Филумана - Валентин Шатилов
Шрифт:
Интервал:
Закладка:
– С таким охранником – да мне еще и беспокоиться? безрадостно усмехнулась я.
Но охранник назавтра у меня был не один. На городское вече отправился целый отряд киршагских дружинников. Да еще Никодим увязался. В душе он уже дал мне клятву верности и отпускать свою госпожу неизвестно куда, под ненадежной охраной был не намерен.
Вече было многолюдным. И ко мне – весьма недружелюбно настроенным.
Сотни голов повернулись в нашу сторону, как только мы появились, ропот пробежал по толпе и уже не стихал все время, пока дружинники выстраивались вокруг вечевого пригорка. Меня туда проводили с поклонами и усадили на специальный стульчик. Аникандр с Никодимом встали по сторонам, вечевой представитель поднял руку, и собрание горожан началось.
Со своего пригорка мне была хорошо видна беспорядочная, как броуновское движение, вечевая толчея – площадка, отведенная под эти сборища, хоть и была сравнительно ровной, все же имела наклон в сторону моря.
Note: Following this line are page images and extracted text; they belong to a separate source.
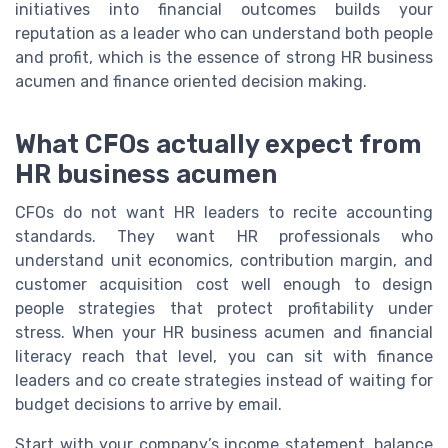
initiatives into financial outcomes builds your
reputation as a leader who can understand both people
and profit, which is the essence of strong HR business
acumen and finance oriented decision making.
What CFOs actually expect from
HR business acumen
CFOs do not want HR leaders to recite accounting
standards. They want HR professionals who
understand unit economics, contribution margin, and
customer acquisition cost well enough to design
people strategies that protect profitability under
stress. When your HR business acumen and financial
literacy reach that level, you can sit with finance
leaders and co create strategies instead of waiting for
budget decisions to arrive by email.
Start with your company’s income statement, balance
Поначалу анты, толпящиеся внизу, казались одинаковыми, потом я стала их различать.
Первые, ближайшие ко мне. были более упитанны, лучше одеты, аккуратнее стрижены, в круглых войлочных шапочках разных цветов, кое-где посверкивающих серебряными, а то и золотыми украшениями. Стояли они молча, лишь изредка с важным видом перекидываясь одним-двумя словами. Наверно, зажиточные анты.
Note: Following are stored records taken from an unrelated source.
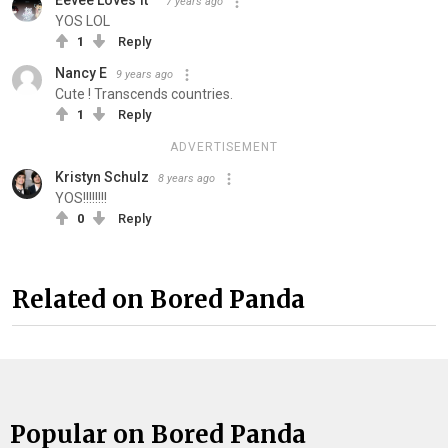
Eevee Loves π™
7 years ago
YOS LOL
1
Reply
Nancy E
9 years ago
Cute ! Transcends countries.
1
Reply
ADVERTISEMENT
Kristyn Schulz
8 years ago
YOS!!!!!!!!
0
Reply
Related on Bored Panda
Popular on Bored Panda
Дальше бурно обсуждали мое появление анты уже без шапочек – в одних серых чепцах, а то и вовсе простоволосые. Латаные локти то и дело взлетали вверх в их экспрессивной беседе.
И только потом волновалась людская орда совсем никчемной бедноты – серая, неразличимая. Если у них что и блестело, так это загорелые темно-коричневые лысины и проплешины на голове.
Для начала слово взял один из тех антов, что стояли в первом ряду, ближе всех. Дружинники пропустили его на пригорок. Не поднимаясь слишком высоко, он поклонился мне и, повернувшись к толпе, поведал о вчерашней экскурсии в Киршагский кремль.
Речь его была выдержана в спокойном тоне. Он был купец с большим торговым интересом в Суроже, как я сразу заметила по его быстрым мыслям. Особо ссориться с сурожской княгиней не хотел. И к тому же он до сих пор находился в подавленном настроении из-за той самой вчерашней экскурсии. Из-за тех неприятно крамольных, совсем анту не подобающих, мыслей и чувств, которые охватили его во время лицезрения князя Михаила. Поэтому дополнительно нагнетать обстановку он не хотел, просто поведал: князь Михаил цел, но лежит без движения и дыхания. Слышал он стороной, что князь был ранен, но раны не заметно, а голутвенные, прибывшие в Кир-шаг вместе с княгиней (новый поклон в мою сторону), уверяли, что князь идет на поправку.
– Уверяли они! – Дерзкий возглас из толпы прервал оратора. – Вранье! Мы узнали правду, не надо!
– Это кто бузит? – строго поинтересовался вечевой представитель, и из недр людского моря выплыл плюгавый мужичонка в чепце – штопаном-перештопаном, с широкой подпалиной с правой стороны.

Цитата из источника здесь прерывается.